Astellas and Adaptimmune team up in CAR-T development

Adaptimmune Therapeutics plc and Japanese Astellas Pharma, Inc. have signed a discovery partnership to develop off-the-shelf allogeneic T cell-based cancer therapies from stem cells.


At J.P. Morgan conference, the British company announced that Astellas has agreed to co-develop and co-commercialize stem-cell derived allogeneic CAR-T and TCR T-cell therapies against up to three targets.
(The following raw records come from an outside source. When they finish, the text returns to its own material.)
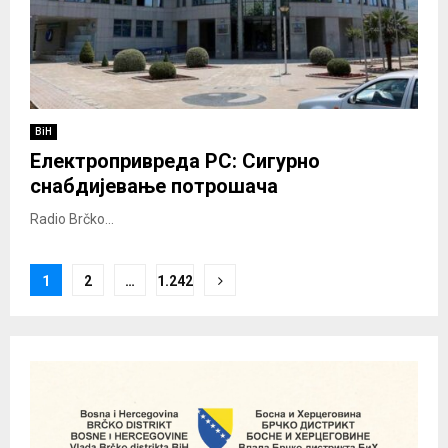
BiH
Електропривреда РС: Сигурно
снабдијевање потрошача
Radio Brčko...
Posts
1
2
…
1.242
pagination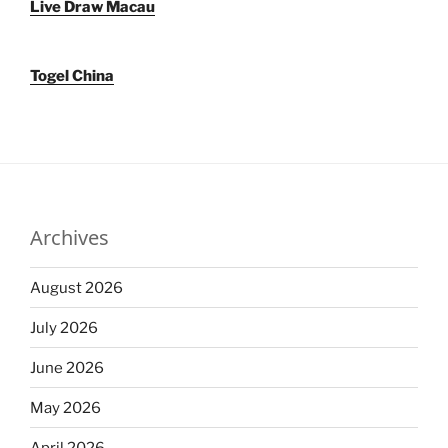
Live Draw Macau
Togel China
Archives
August 2026
July 2026
June 2026
May 2026
April 2026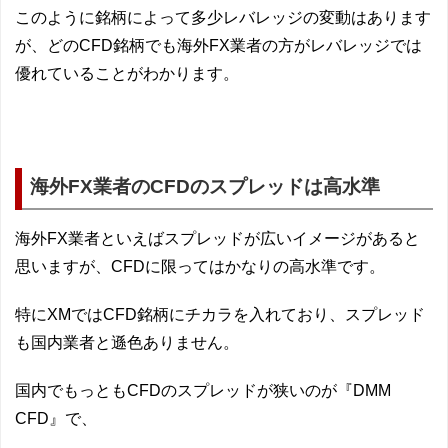
このように銘柄によって多少レバレッジの変動はあります
が、どのCFD銘柄でも海外FX業者の方がレバレッジでは
優れていることがわかります。
海外FX業者のCFDのスプレッドは高水準
海外FX業者といえばスプレッドが広いイメージがあると
思いますが、CFDに限ってはかなりの高水準です。
特にXMではCFD銘柄にチカラを入れており、スプレッド
も国内業者と遜色ありません。
国内でもっともCFDのスプレッドが狭いのが『DMM
CFD』で、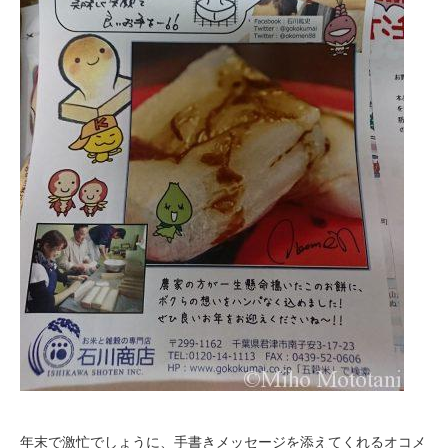
年末で激忙でしょうに、手書きメッセージを添えてくれるオコメ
In contrast to current autologous T cell therapies, allogenic T cell therapies might be manufactured in a central facility reducing production cost significantly compared to autologous cell production and logistics.
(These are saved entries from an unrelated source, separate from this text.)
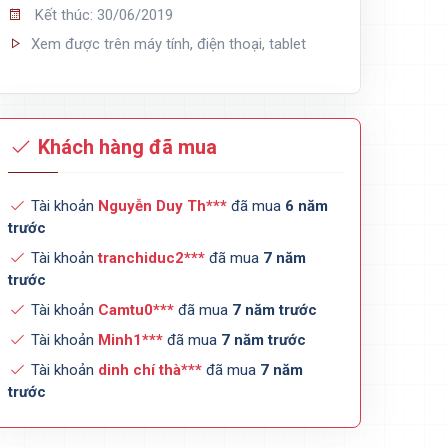
Kết thúc: 30/06/2019
Xem được trên máy tính, điện thoại, tablet
Khách hàng đã mua
Tài khoản
Nguyễn Duy Th***
đã mua
6 năm
trước
Tài khoản
tranchiduc2***
đã mua
7 năm
trước
Tài khoản
Camtu0***
đã mua
7 năm trước
Tài khoản
Minh1***
đã mua
7 năm trước
Tài khoản
dinh chí thà***
đã mua
7 năm
trước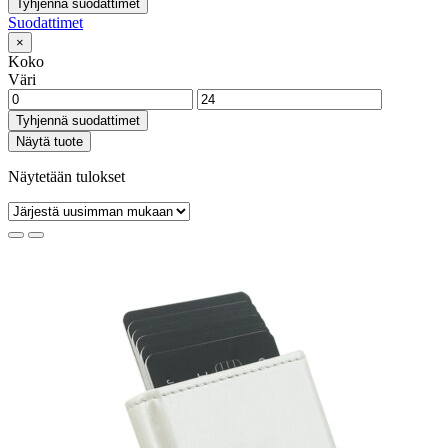
Tyhjennä suodattimet
Suodattimet
×
Koko
Väri
Tyhjennä suodattimet
Näytä tuote
Näytetään tulokset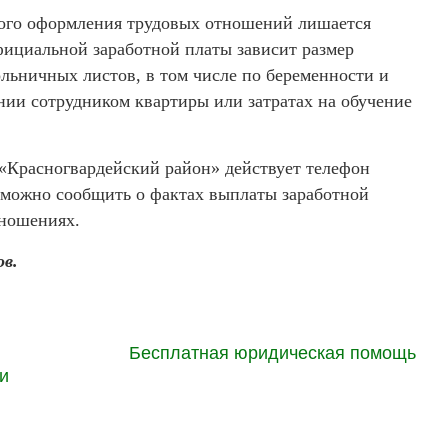
ого оформления трудовых отношений лишается
официальной заработной платы зависит размер
льничных листов, в том числе по беременности и
нии сотрудником квартиры или затратах на обучение
«Красногвардейский район» действует телефон
у можно сообщить о фактах выплаты заработной
тношениях.
в.
Бесплатная юридическая помощь
и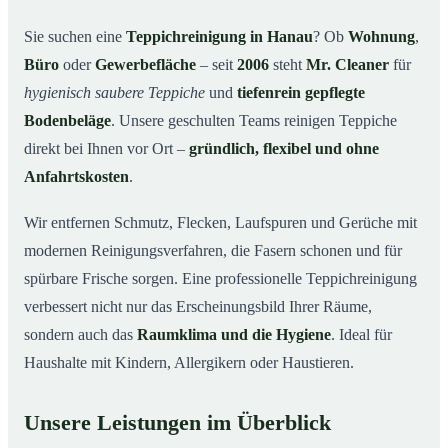
Warum Mr. Cleaner in Hanau?
03
Sie suchen eine
Teppichreinigung in Hanau
? Ob
Wohnung
,
Büro
oder
Gewerbefläche
– seit
2006
steht
Mr. Cleaner
für
Teppichreinigung in Hanau und Umgebung
04
hygienisch saubere Teppiche
und
tiefenrein gepflegte
Jetzt Angebot einholen
05
Bodenbeläge
. Unsere geschulten Teams reinigen Teppiche
Qualität, die man sieht – Profis bei einer
06
direkt bei Ihnen vor Ort –
gründlich, flexibel und ohne
Teppichreinigung in Hanau im Einsatz
Anfahrtskosten
.
Wir entfernen Schmutz, Flecken, Laufspuren und Gerüche mit
modernen Reinigungsverfahren, die Fasern schonen und für
spürbare Frische sorgen. Eine professionelle Teppichreinigung
verbessert nicht nur das Erscheinungsbild Ihrer Räume,
sondern auch das
Raumklima und die Hygiene
. Ideal für
Haushalte mit Kindern, Allergikern oder Haustieren.
Unsere Leistungen im Überblick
Under the agreement, Adaptimmune will identify and validate new targets for generating target-specific T-cell receptors (TCRs), chimeric antigen receptors (CARs), and HLA-independent TCRs that recognize surface epitopes independently from the HLA profile of the tumour cell. Astellas subsidiary Universal Cells, Inc will provide its Universal Donor Cell and Gene Editing Platform, which makes use of a stem cell-tropic rAAV vector for engineering human pluripotent stem cells to contain deletions, insertions, or point mutations at any genomic position.

Adaptimmune has been collaborating with Universal Cells since 2015 on development of gene-edited induced pluripotent stem cell (iPSC) lines that generate proprietary T-cell products without the use of feeder layers. 
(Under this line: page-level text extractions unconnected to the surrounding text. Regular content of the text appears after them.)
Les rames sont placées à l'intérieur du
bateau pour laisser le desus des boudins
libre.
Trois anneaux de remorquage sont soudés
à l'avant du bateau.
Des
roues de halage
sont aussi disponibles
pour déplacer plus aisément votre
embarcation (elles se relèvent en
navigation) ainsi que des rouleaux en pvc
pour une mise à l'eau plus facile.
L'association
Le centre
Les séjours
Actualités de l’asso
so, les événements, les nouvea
Under the agreement, Astellas will fund research up until completion of a Phase I trial for each candidate with US$7.5m per year. Subsequently, Astellas and Adaptimmune may opt for co-development and co-commercialization of the candidate, or independent development through a milestone and royalty bearing licence. Under the agreement, Astellas will also have the right to select two targets and develop allogeneic cell therapy candidates on its own. 

In case of Astellas would develop the candidates on its own, Adaptimmune may receive up to $897.5m in payments. If Adaptimmune would do so, Astellas may receive up to US$552.5m. If the companies opt for co-commercialisation any T-cell therapy, costs and profits will be shared equally.